Until now, I felt like things in Idaho, sociopolitically, were only ever getting better. I’d forgotten, or rather, forced myself to forget, that there were plenty of signs growing up that marginalised groups, including women, were treated with substantial difference. We had agency, but when we chose to use it, we were punished in some way or another. Now we’ve lost our agency and the stakes are higher.
I grew up Christian. I went to Sunday school and youth group and received every sacrament possible. I sat in the church basement in my early teens and was forced to look at pictures of mangled fetuses, disgusted by the leaders’ decision to provide chips and chunky salsa as a snack that day. A video played in the background of a woman who allegedly crawled out of an abortion clinic’s waste bin and lived to tell the tale. I was told I should make choices to avoid pregnancy. Yet a physician was hesitant to give me birth control to manage heavy periods and endometriosis symptoms (not that I owed her an explanation for needing it). Instead, she wanted to pray over me, and she did, until I gave my mom a knowing glance and she convinced her otherwise.

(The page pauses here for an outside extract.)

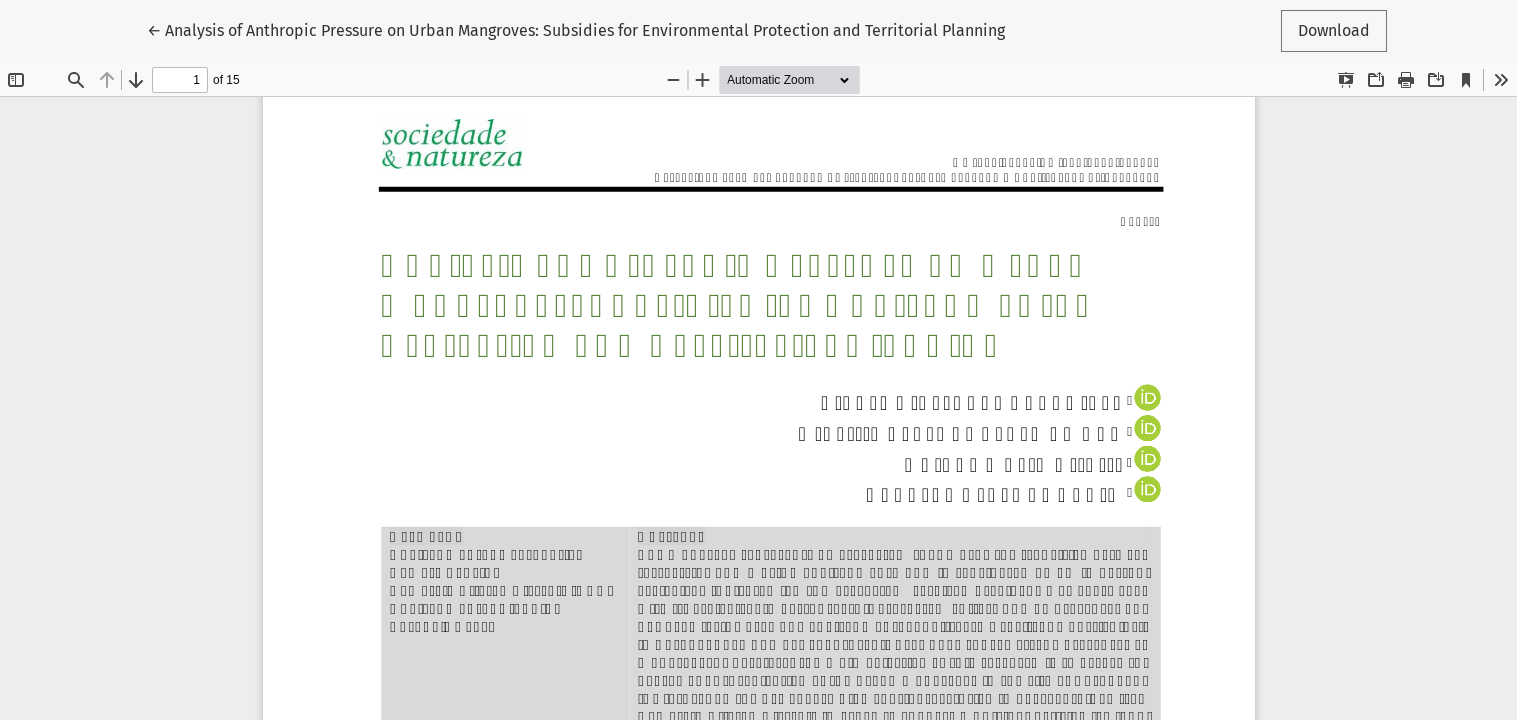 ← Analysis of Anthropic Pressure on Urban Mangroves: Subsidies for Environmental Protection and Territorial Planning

At home, I was told I should withhold sex until marriage. At school, girls were taught how not to get raped instead of boys being taught not to rape. I was “dress-coded” constantly throughout my teens for doing inappropriate things like wearing a tank top. Once, I was even sent home after a teacher was caught looking up my skirt when I went upstairs. He was allowed to stay.
If we’re responsible for anything and everything that happens to us, how can you deny us the right to make arguably the most important decision of all?
What’s ironic about all of this is that, as a young woman growing up in Idaho, I was taught to make choices. I was in control of my body, my own fate, and the fate of others. For better or for worse, I was responsible. No man, or anyone else more powerful than me, was going to be held accountable for things I could find ways to control. I was supposed to make smart choices that affected others positively. In that sense, taking away a person’s right to choose an abortion actually goes against the conservative teachings of a conservative state. If we’re responsible for anything and everything that happens to us, how can you deny us the right to make arguably the most important decision of all?
When I was 16, I walked out of the pouring rain and into the Planned Parenthood on State Street because I thought I might have been pregnant. A provider there offered me the guidance my own doctor refused to. Protesters outside told me how I was supposed to feel: like a criminal. And soon abortion will, in fact, be a crime. I can’t say I’m surprised.
I don’t know what will happen to the Planned Parenthood that helped me, or any of the abortion providers in the state – but I do know that Boise has voted to limit the use of city funds to assist the abortion ban, and that Planned Parenthood is opening a clinic in Ontario, OR, just over the border, less than an hour away from the city. There are few comforts in waiting for your rights to be stripped away, but I’m taking solace where I can find it. For now, that’s the only choice we have.